# [WHAT YOU WILL DO]
Your job is to set down the stretch of entries that opens with the line containing "data for each" and closes with the line containing "major venues), supplemented by Geonames for". Keep both end lines, copy each exactly, and add nothing.

Extracted page text data:

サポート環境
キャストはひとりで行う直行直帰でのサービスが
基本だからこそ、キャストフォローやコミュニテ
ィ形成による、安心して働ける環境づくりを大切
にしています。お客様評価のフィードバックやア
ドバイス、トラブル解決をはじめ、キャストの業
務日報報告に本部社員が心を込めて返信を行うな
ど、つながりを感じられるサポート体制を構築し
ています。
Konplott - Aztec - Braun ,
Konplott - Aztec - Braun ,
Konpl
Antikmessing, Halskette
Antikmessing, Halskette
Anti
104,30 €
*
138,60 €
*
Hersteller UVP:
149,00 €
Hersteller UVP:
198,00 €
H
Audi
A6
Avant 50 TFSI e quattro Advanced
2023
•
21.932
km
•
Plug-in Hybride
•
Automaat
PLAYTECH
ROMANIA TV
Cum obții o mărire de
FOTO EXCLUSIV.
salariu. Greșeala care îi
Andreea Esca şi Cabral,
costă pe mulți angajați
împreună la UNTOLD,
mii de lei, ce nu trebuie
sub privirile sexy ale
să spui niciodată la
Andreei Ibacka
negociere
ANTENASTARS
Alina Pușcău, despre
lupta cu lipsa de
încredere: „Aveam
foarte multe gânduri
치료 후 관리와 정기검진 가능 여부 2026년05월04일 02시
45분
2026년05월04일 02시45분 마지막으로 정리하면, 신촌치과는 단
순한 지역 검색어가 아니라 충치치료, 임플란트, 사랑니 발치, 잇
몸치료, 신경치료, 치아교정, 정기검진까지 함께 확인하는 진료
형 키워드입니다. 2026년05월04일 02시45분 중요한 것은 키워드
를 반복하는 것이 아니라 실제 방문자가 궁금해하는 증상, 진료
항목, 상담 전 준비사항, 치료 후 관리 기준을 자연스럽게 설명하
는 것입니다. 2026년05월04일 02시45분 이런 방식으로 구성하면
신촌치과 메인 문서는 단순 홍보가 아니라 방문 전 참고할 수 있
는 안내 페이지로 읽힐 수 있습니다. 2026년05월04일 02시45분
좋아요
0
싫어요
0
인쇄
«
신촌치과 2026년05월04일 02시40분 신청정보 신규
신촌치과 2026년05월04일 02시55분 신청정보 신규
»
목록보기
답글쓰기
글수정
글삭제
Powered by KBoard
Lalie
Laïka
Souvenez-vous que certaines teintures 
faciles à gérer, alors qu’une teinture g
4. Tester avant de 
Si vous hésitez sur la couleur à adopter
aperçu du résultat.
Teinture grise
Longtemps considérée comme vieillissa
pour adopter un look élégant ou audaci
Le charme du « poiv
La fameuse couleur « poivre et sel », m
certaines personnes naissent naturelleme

--

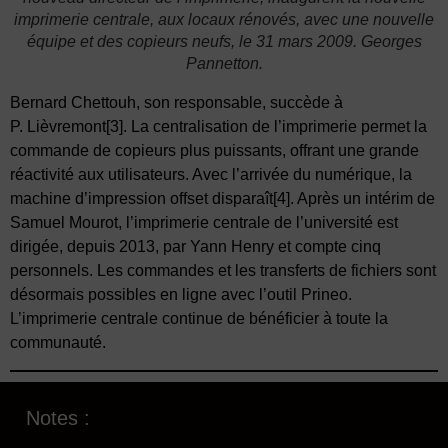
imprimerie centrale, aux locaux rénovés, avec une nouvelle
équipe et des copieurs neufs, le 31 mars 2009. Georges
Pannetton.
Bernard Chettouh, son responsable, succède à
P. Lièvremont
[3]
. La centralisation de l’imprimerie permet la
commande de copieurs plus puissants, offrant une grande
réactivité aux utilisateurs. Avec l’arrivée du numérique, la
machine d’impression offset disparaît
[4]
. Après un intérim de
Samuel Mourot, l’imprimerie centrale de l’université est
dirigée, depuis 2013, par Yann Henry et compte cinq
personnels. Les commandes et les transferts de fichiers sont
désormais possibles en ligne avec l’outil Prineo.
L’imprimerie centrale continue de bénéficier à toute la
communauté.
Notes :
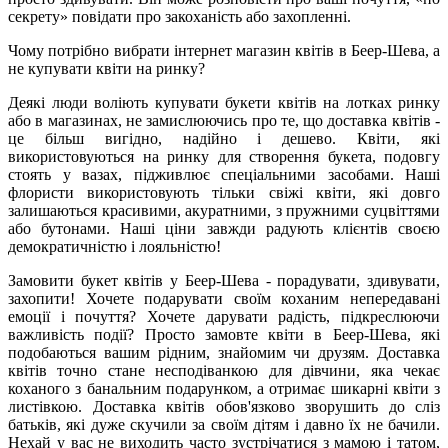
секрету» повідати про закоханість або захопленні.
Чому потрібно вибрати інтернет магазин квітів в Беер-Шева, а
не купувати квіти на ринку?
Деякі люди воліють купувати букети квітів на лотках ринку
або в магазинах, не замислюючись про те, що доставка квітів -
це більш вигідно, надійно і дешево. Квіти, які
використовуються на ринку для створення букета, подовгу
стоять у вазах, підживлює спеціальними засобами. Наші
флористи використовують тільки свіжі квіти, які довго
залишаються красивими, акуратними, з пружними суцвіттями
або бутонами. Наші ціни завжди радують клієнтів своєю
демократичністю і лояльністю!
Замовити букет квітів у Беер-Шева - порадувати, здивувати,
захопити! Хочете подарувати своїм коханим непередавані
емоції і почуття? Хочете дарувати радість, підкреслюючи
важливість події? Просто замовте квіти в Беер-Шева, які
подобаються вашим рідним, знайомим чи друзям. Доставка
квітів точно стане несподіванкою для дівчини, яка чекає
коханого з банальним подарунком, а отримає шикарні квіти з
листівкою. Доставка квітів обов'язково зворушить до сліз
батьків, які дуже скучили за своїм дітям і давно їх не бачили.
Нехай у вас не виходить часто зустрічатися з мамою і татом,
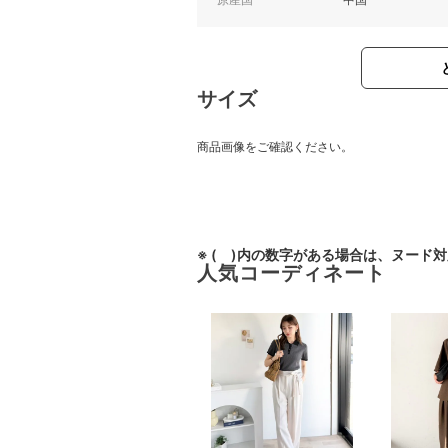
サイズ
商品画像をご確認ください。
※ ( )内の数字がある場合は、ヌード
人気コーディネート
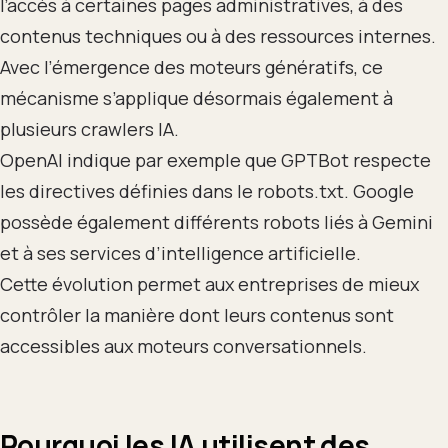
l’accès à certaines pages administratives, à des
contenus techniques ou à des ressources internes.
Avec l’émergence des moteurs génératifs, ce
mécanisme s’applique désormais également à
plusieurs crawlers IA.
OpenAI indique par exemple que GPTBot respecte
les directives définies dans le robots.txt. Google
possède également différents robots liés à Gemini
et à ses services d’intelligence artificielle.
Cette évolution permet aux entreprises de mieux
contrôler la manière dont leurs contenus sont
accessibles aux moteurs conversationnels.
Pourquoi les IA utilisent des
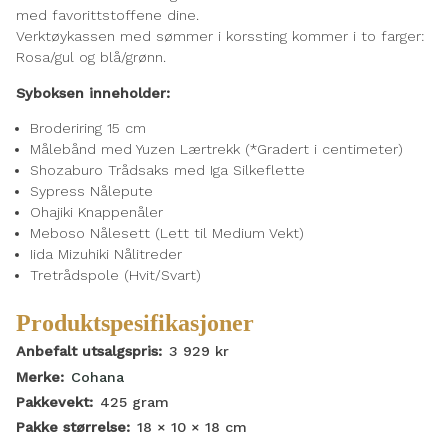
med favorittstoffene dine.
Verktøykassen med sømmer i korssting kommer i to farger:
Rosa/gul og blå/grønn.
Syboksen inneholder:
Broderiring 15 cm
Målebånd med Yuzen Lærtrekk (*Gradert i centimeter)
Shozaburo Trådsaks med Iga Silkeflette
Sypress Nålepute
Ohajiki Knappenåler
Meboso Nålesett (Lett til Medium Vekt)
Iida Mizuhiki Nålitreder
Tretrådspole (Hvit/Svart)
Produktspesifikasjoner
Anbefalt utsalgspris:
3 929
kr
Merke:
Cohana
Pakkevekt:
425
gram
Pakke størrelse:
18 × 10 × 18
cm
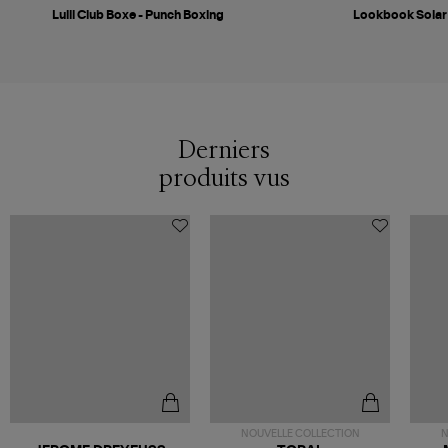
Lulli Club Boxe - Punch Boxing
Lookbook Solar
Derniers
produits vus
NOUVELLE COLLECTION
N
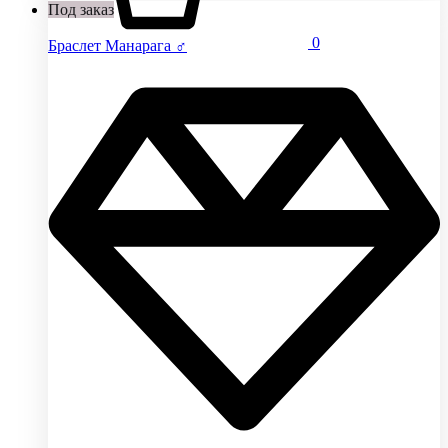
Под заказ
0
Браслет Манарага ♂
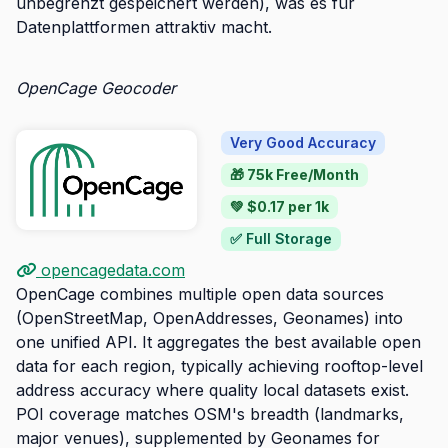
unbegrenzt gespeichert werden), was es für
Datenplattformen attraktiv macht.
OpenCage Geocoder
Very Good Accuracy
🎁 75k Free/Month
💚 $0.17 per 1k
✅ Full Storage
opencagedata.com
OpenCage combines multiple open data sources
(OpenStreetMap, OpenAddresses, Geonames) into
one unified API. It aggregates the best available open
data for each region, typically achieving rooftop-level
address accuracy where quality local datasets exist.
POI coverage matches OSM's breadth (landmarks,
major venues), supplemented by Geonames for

...

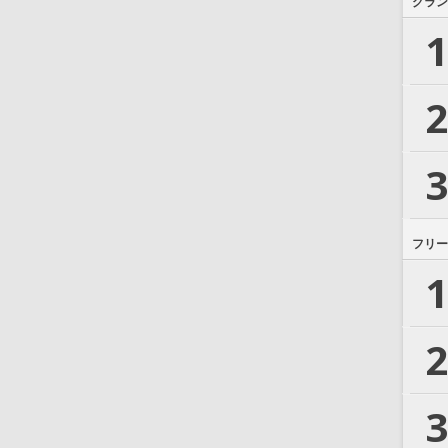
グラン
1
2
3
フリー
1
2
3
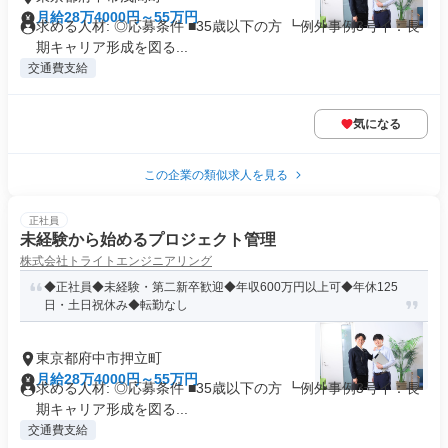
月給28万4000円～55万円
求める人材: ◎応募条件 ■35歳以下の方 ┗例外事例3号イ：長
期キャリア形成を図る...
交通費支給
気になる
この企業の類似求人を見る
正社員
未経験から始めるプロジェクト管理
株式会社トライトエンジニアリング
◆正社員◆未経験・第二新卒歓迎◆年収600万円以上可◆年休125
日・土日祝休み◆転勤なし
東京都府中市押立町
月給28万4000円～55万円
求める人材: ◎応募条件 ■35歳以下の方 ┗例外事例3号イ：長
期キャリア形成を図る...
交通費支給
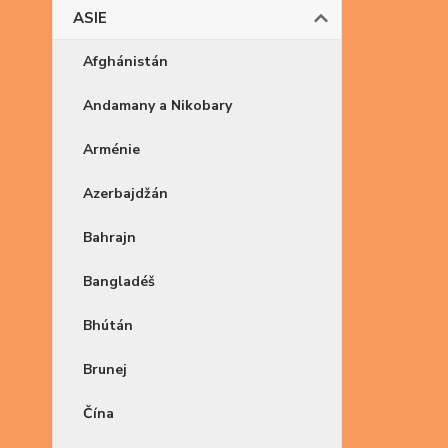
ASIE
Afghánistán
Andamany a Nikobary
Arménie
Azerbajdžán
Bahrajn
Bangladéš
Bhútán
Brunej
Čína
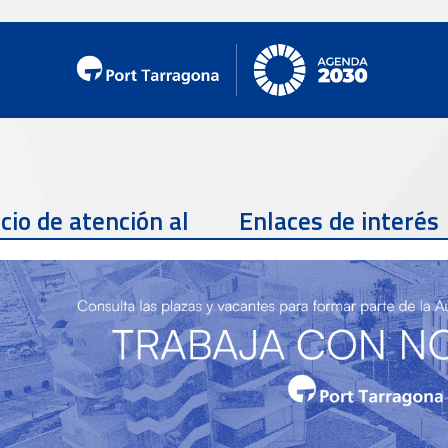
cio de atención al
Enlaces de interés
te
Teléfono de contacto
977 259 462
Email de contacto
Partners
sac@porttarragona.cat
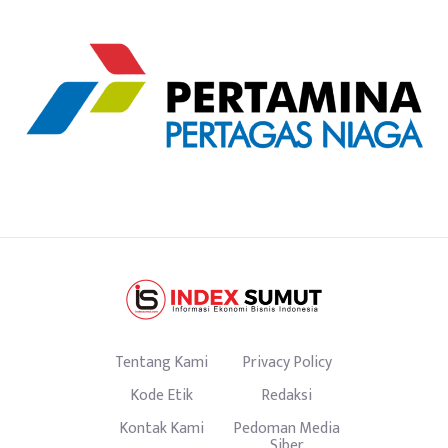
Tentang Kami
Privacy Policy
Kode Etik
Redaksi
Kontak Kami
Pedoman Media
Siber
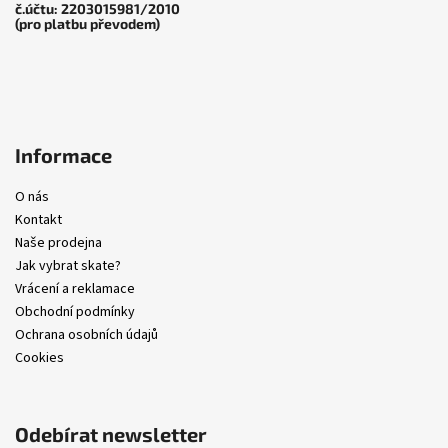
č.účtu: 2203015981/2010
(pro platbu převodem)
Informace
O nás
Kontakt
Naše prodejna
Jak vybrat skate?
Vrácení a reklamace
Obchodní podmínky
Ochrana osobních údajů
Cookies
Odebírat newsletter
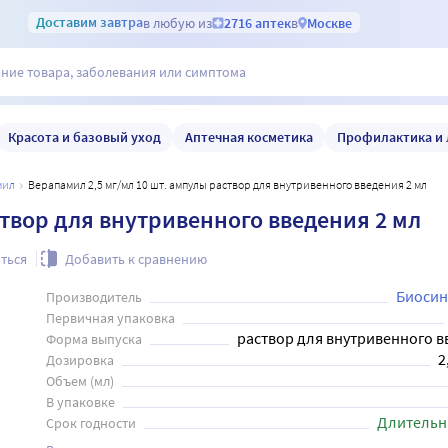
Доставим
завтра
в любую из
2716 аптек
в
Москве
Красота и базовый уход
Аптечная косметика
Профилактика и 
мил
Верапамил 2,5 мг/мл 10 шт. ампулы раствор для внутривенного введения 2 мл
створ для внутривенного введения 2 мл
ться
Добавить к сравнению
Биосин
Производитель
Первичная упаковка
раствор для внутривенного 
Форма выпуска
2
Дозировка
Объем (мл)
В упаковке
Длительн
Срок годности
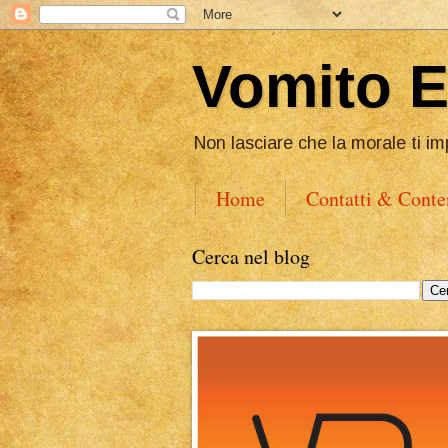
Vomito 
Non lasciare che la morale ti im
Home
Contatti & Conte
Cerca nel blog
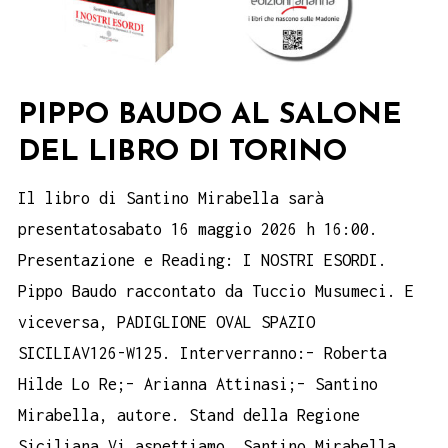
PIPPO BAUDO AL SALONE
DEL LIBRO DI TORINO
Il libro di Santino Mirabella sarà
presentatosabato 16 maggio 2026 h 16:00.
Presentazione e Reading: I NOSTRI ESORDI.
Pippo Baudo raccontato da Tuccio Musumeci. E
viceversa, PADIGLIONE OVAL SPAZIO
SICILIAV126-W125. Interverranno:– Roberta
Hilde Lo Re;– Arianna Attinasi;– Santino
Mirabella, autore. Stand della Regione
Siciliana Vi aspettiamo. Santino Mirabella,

# [OUTPUT FOR THIS TASK]
data for each region, typically achieving rooftop-level
address accuracy where quality local datasets exist.
POI coverage matches OSM's breadth (landmarks,
major venues), supplemented by Geonames for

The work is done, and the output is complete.